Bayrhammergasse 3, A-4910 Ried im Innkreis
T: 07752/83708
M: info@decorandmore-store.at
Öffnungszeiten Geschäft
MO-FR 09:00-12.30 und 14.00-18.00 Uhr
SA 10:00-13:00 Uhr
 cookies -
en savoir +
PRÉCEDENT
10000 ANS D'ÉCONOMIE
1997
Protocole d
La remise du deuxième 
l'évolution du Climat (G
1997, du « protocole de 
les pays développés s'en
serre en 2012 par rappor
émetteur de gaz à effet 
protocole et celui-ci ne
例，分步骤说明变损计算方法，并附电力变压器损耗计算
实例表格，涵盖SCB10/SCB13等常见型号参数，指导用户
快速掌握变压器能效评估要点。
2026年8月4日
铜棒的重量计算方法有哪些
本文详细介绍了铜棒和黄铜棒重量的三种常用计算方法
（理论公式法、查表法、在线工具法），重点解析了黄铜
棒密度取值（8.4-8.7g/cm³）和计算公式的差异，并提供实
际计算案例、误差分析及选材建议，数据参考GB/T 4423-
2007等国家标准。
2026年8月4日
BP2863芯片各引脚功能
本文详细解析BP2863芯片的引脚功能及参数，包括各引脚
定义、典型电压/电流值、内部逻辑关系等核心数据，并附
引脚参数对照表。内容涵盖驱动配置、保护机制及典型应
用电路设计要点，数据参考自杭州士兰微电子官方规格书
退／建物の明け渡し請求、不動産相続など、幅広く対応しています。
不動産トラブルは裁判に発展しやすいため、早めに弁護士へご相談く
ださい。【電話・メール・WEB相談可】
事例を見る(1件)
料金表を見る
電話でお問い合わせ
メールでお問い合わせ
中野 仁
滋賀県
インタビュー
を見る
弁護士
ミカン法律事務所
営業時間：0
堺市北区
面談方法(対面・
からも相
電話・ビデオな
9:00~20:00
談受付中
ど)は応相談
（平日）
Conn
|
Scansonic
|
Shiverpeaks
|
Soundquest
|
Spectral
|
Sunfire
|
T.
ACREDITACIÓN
::::
* [How to complete this task] I'd like every record written out exactly as given.

* [Solution for this exercise]
Bayrhammergasse 3, A-4910 Ried im Innkreis
T: 07752/83708
M: info@decorandmore-store.at
Öffnungszeiten Geschäft
MO-FR 09:00-12.30 und 14.00-18.00 Uhr
SA 10:00-13:00 Uhr
 cookies -
en savoir +
PRÉCEDENT
10000 ANS D'ÉCONOMIE
1997
Protocole d
La remise du deuxième 
l'évolution du Climat (G
1997, du « protocole de 
les pays développés s'en
serre en 2012 par rappor
émetteur de gaz à effet 
protocole et celui-ci ne
例，分步骤说明变损计算方法，并附电力变压器损耗计算
实例表格，涵盖SCB10/SCB13等常见型号参数，指导用户
快速掌握变压器能效评估要点。
2026年8月4日
铜棒的重量计算方法有哪些
本文详细介绍了铜棒和黄铜棒重量的三种常用计算方法
（理论公式法、查表法、在线工具法），重点解析了黄铜
棒密度取值（8.4-8.7g/cm³）和计算公式的差异，并提供实
际计算案例、误差分析及选材建议，数据参考GB/T 4423-
2007等国家标准。
2026年8月4日
BP2863芯片各引脚功能
本文详细解析BP2863芯片的引脚功能及参数，包括各引脚
定义、典型电压/电流值、内部逻辑关系等核心数据，并附
引脚参数对照表。内容涵盖驱动配置、保护机制及典型应
用电路设计要点，数据参考自杭州士兰微电子官方规格书
退／建物の明け渡し請求、不動産相続など、幅広く対応しています。
不動産トラブルは裁判に発展しやすいため、早めに弁護士へご相談く
ださい。【電話・メール・WEB相談可】
事例を見る(1件)
料金表を見る
電話でお問い合わせ
メールでお問い合わせ
中野 仁
滋賀県
インタビュー
を見る
弁護士
ミカン法律事務所
営業時間：0
堺市北区
面談方法(対面・
からも相
電話・ビデオな
9:00~20:00
談受付中
ど)は応相談
（平日）
Conn
|
Scansonic
|
Shiverpeaks
|
Soundquest
|
Spectral
|
Sunfire
|
T.
ACREDITACIÓN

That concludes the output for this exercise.